Sharron Ramirez, 49, is a clinical nurse specialist working in blood transfusion. She said there is a “real scarcity of nurses,” with some “retiring and exiting because of the physical and mental pressure” and others switching to the private sector. In England alone, there are more 47,000 front-line nursing vacancies.

“The turnover is high. They don’t stay long,” she said of the nurses she helps train. “Then you have to train someone else. It goes round and round. We lose many talented people.”

Ramirez said she feels under pressure both at work and at home. “It’s heartbreaking. I have to tell my kids not to turn the heating on. It’s tough because you have to choose between buying food and paying the bills, and it shouldn’t be like that.”

Lukas Slothuus, 32, is a fellow at the London School of Economics. Like other academics, he’s striking over pay, pension cuts and the use of temporary contracts. His contract expires in a year and a half, and he’s worried about job security. He works “all the time, on evenings and weekends, because I’m constantly anxious about what happens next.”

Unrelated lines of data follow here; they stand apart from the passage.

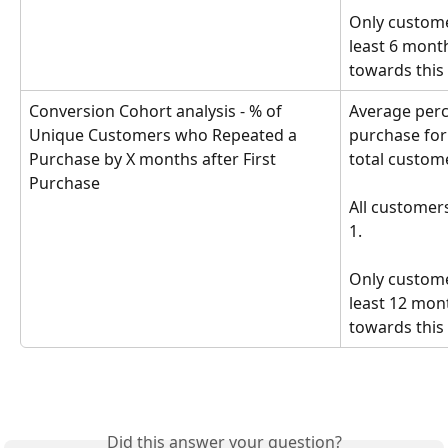
Only custome
least 6 mont
towards this 
Conversion Cohort analysis - % of 
Average perc
Unique Customers who Repeated a 
purchase for
Purchase by X months after First 
total custome
Purchase
All customer
1. 
Only custome
least 12 mon
towards this 
Did this answer your question?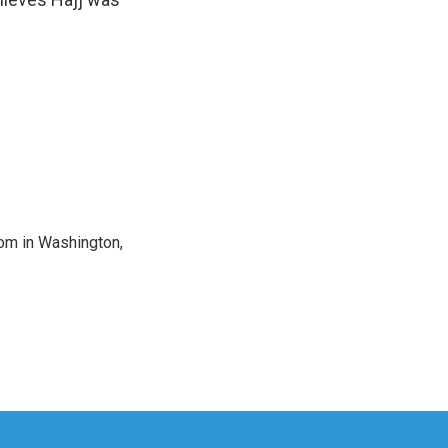
oom in Washington,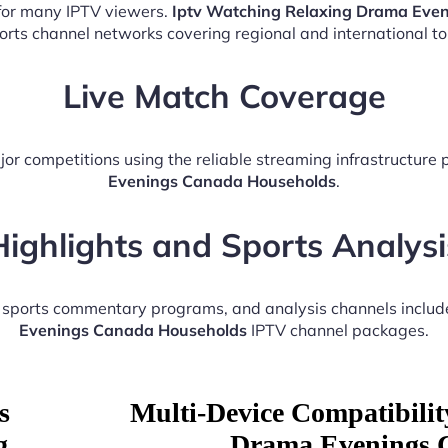
 for many IPTV viewers.
Iptv Watching Relaxing Drama Eve
ports channel networks covering regional and international t
Live Match Coverage
jor competitions using the reliable streaming infrastructure
Evenings Canada Households
.
Highlights and Sports Analysi
, sports commentary programs, and analysis channels includ
Evenings Canada Households
IPTV channel packages.
s
Multi-Device Compatibilit
g
Drama Evenings 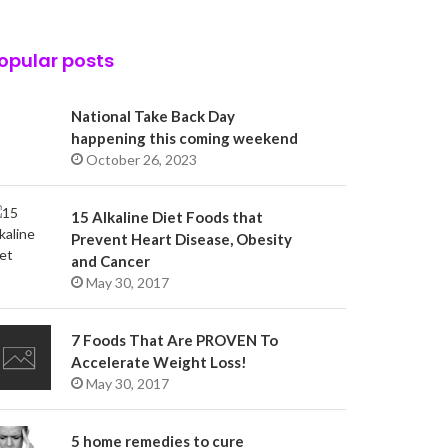
opular posts
National Take Back Day
happening this coming weekend
October 26, 2023
15 Alkaline Diet Foods that
Prevent Heart Disease, Obesity
and Cancer
May 30, 2017
7 Foods That Are PROVEN To
Accelerate Weight Loss!
May 30, 2017
5 home remedies to cure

Since he first joined the university in 2009, he has noticed “class-size increases, staff-pay decreases.” He said he teaches and is in direct contact with about 200 students. According to the University and College Union, pay has decreased by 25 percent in real terms since 2010.

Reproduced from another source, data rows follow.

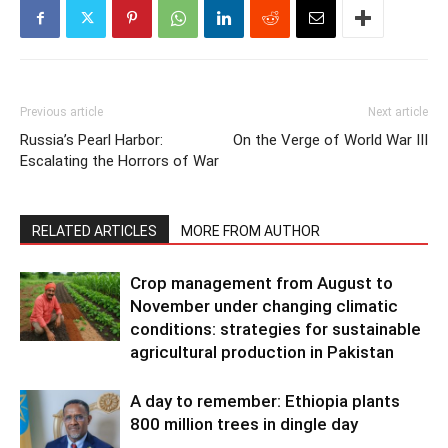
Previous article
Next article
Russia’s Pearl Harbor:
On the Verge of World War III
Escalating the Horrors of War
RELATED ARTICLES
MORE FROM AUTHOR
Crop management from August to
November under changing climatic
conditions: strategies for sustainable
agricultural production in Pakistan
A day to remember: Ethiopia plants
800 million trees in dingle day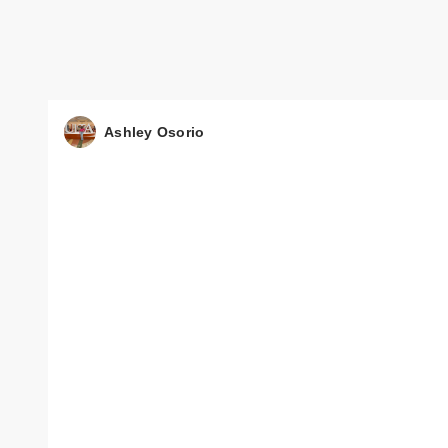
Ashley Osorio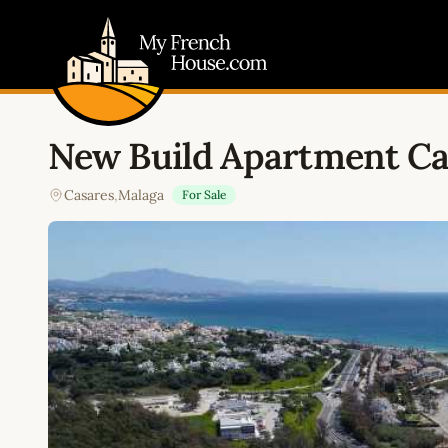
My French House.com
New Build Apartment Ca
Casares
,
Malaga
For Sale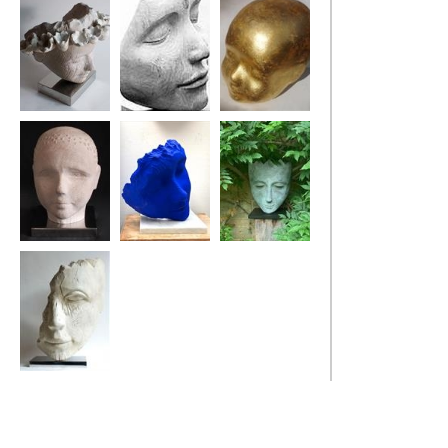
Sea Flower Head
Bindi Dreamer
My Golden Boy
Bouy Boy
Blue Poet's Tree
Harle-Queen
Old Salt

To help with costs, Slothuus said, he has switched to store brands at the supermarket and cut out dinners with friends and visits to the pub. “Even the price of a pint of beer seems significant,” he said. “Every month when I get my salary, it can buy less.”

Ellie Clarke, 31, is a representative for the Public and Commercial Services Union, the largest union for civil servants. She also works as a civil servant in the Cabinet Office. An internal survey by her union found that 8 percent of its members use food banks and that 9 percent claim welfare benefits.

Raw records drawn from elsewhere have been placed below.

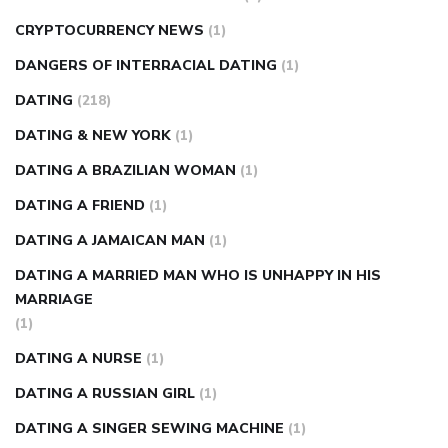
CRYPTOCURRENCY NEWS
(1)
DANGERS OF INTERRACIAL DATING
(1)
DATING
(218)
DATING & NEW YORK
(1)
DATING A BRAZILIAN WOMAN
(1)
DATING A FRIEND
(1)
DATING A JAMAICAN MAN
(1)
DATING A MARRIED MAN WHO IS UNHAPPY IN HIS
MARRIAGE
(1)
DATING A NURSE
(1)
DATING A RUSSIAN GIRL
(1)
DATING A SINGER SEWING MACHINE
(1)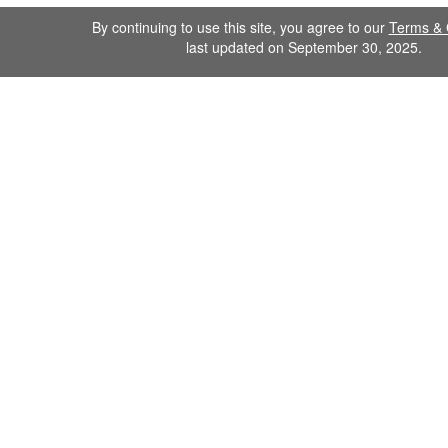
By continuing to use this site, you agree to our
Terms & 
last updated on September 30, 2025.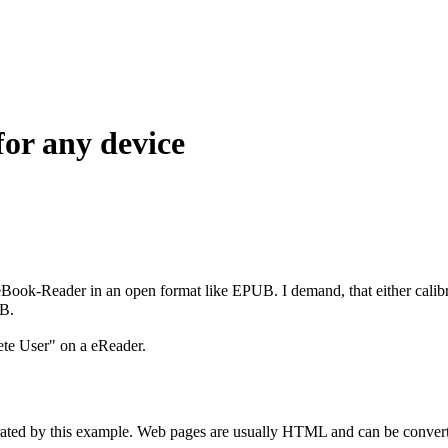
for any device
eBook-Reader in an open format like EPUB. I demand, that either calib
UB.
lete User" on a eReader.
strated by this example. Web pages are usually HTML and can be converte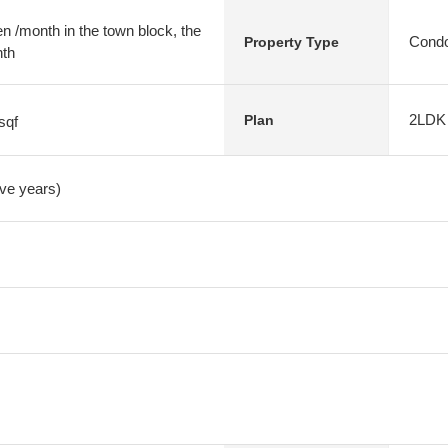
 /month in the town block, the
Condo
Property Type
nth
2LDK
Plan
sqf
ive years)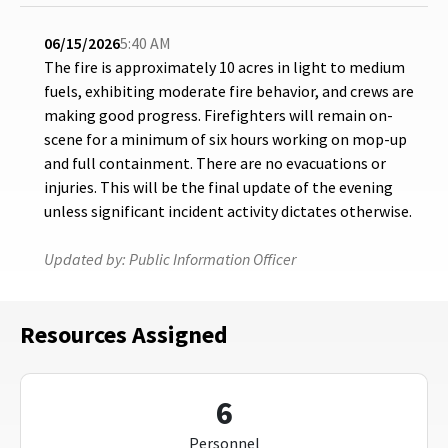
06/15/2026
5:40 AM
The fire is approximately 10 acres in light to medium
fuels, exhibiting moderate fire behavior, and crews are
making good progress. Firefighters will remain on-
scene for a minimum of six hours working on mop-up
and full containment. There are no evacuations or
injuries. This will be the final update of the evening
unless significant incident activity dictates otherwise.
Updated by:
Public Information Officer
Resources Assigned
6
Personnel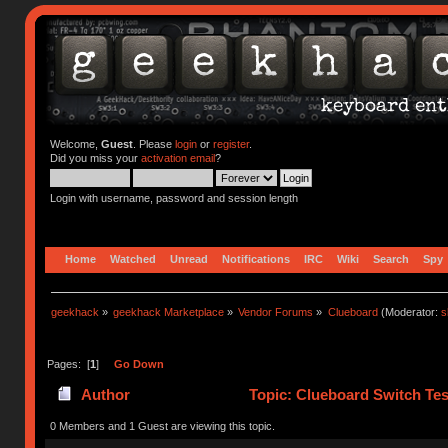
Welcome,
Guest
. Please
login
or
register
.
Did you miss your
activation email
?
Login with username, password and session length
Home
Watched
Unread
Notifications
IRC
Wiki
Search
Spy
geekhack
»
geekhack Marketplace
»
Vendor Forums
»
Clueboard
(Moderator:
s
Pages: [
1
]
Go Down
Author
Topic: Clueboard Switch Tes
0 Members and 1 Guest are viewing this topic.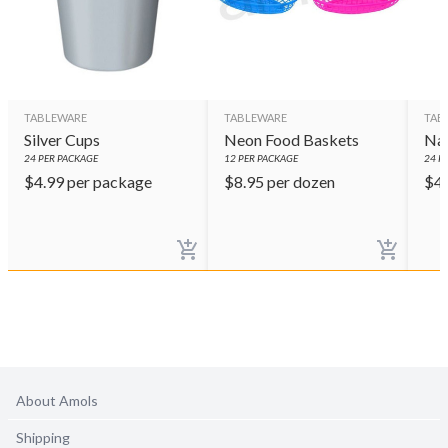
TABLEWARE
TABLEWARE
TAB
Silver Cups
Neon Food Baskets
Nav
24
PER PACKAGE
12
PER PACKAGE
24
PE
$
4.99
per package
$
8.95
per dozen
$
4
About Amols
Shipping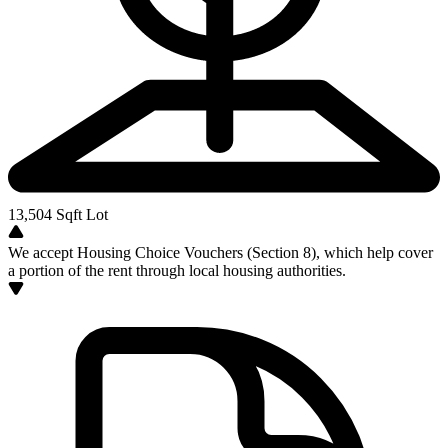
13,504
Sqft Lot
We accept Housing Choice Vouchers (Section 8), which help cover
a portion of the rent through local housing authorities.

“People think civil servants wear bowler hats and pinstripe suits and are very overpaid, and that’s remotely not the truth at all,” she said. The median salary of civil servants is about $36,032.

At home, she has draft-proofed her apartment, blocked air vents and fitted aluminum foil behind the radiators. “I’ve turned into my mother,” she said, laughing, before adding that she’s “terrified of spending money” and that her bills have tripled in the past three years.

“We can’t do our jobs when hungry and tired and constantly worrying about how we’re going to make ends meet,” she said.

Katie Holloway, 29, is a London firefighter who hasn’t had a real-terms pay raise since she joined the brigade five years ago, but her bills have shot up.

“Households are paying [500] to 600 pounds [about $600 to $700] extra a month that they didn’t have in the first place,” she said. The Fire Brigade Union says that a “competent wholetime firefighter” earns about $38,625 and that real-term wages have dropped 12 percent since 2010.

Holloway said she loves her job and insisted that nobody wants to be striking. It’s a “very concerning time” to have “ambulance workers and emergency service staff striking — that’s not a safe place for the country to be in.”

But “we aren’t asking for luxurious,” she said. “We’re just asking for our staff not to go to food banks.”